Three Ways of Looking at Space

And its antonym, clutter

Photo by manu schwendener on Unsplash

Physical Space

Do you dream of a palatial mansion or of a trendy “tiny house”? How much space does an individual really need? I remember a long-ago visit to a Mumbai family. They lived in an elegant apartment building, not far from the father’s place of business, in an area of town that would have been above their means but for their ingenuity and flexibility.

Mumbai has long been one of the world’s most expensive housing markets, with demand far outweighing supply. Father, mother, and four teenage daughters occupied a flat that, square-footage-wise, barely qualified as a bachelor’s pad. Apart from the tiny kitchen and bath, there were just two small, connected rooms. They functioned as living, work, and study areas in the daytime, and bedrooms at night. Every activity took place at floor level.

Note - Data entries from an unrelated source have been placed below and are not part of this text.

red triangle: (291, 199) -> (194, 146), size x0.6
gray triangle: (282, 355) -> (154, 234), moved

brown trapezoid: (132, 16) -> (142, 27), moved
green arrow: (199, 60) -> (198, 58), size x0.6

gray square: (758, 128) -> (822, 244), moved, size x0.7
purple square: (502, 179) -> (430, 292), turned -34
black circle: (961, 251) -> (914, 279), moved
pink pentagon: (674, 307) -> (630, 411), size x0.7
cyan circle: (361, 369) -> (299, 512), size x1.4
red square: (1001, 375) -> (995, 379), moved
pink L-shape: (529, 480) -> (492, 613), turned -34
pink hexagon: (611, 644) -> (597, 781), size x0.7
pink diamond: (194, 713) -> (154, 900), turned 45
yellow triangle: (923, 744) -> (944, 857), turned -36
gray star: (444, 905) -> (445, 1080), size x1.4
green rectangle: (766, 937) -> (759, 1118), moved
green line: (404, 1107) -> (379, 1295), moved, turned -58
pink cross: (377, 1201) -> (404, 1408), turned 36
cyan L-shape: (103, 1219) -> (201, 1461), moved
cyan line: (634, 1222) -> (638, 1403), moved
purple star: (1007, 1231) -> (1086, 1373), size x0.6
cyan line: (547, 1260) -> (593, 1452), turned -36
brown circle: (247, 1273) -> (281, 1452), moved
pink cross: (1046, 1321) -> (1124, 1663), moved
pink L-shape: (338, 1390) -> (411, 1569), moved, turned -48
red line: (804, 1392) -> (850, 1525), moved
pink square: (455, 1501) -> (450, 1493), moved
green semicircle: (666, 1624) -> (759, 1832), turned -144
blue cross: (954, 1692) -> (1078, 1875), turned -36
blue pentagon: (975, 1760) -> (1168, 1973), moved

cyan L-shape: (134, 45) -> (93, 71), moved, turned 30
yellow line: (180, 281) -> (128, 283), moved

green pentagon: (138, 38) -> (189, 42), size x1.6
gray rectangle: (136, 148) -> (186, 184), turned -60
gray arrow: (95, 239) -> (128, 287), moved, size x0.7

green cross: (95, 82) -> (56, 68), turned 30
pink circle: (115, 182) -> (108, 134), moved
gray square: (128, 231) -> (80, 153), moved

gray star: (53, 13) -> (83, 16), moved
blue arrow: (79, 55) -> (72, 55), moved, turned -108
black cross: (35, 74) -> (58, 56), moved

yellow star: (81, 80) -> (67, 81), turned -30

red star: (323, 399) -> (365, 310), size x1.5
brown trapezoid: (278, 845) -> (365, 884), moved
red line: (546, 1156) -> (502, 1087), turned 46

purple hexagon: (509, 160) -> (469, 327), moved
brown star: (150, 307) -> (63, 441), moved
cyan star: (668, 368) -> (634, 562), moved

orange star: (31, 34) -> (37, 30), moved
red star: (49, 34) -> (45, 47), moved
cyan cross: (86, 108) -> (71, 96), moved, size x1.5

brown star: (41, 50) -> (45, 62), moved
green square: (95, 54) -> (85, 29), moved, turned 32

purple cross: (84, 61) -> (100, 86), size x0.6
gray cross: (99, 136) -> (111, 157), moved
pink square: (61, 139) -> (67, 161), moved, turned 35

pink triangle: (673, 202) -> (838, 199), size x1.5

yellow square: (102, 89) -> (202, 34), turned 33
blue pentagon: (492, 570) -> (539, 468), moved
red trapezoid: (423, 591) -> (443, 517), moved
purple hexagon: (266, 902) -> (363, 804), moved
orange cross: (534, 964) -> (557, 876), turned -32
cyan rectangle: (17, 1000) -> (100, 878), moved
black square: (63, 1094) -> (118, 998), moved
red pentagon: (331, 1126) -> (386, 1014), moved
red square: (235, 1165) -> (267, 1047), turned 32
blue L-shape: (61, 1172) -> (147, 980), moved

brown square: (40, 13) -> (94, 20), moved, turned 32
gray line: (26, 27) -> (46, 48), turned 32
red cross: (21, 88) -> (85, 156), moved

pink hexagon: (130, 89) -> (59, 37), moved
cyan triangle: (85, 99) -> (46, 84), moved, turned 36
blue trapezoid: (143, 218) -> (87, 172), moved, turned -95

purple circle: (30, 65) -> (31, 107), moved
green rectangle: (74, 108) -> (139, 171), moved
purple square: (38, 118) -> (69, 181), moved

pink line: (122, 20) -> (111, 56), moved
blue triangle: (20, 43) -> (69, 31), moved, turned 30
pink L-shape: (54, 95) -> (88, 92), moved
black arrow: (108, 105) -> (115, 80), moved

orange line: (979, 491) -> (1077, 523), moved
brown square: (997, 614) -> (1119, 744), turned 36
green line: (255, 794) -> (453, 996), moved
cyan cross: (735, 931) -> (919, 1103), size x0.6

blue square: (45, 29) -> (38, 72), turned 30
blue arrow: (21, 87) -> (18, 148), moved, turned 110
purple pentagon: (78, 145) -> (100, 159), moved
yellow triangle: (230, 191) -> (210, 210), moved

How did they do it? The family had basically dispensed with furniture, dwelling almost like nomads in a yurt. The space was uncluttered, neat, and clean. The soft rugs covering the floor were protected by easily washable chadars (sheets) and the bedding was stacked in a corner. Clearly, a lot of thought had gone into this arrangement.

The family members welcomed us with trays of tea and snacks, and unforgettable, big smiles. I couldn’t help wondering how they managed to live so close together, without getting on each other’s nerves. And perhaps that did happen when no visitors were around? Unless each of the family members possessed enough space inside their heads, a mental space that far outstretched the flat’s walls, a space into which they each could retreat at will.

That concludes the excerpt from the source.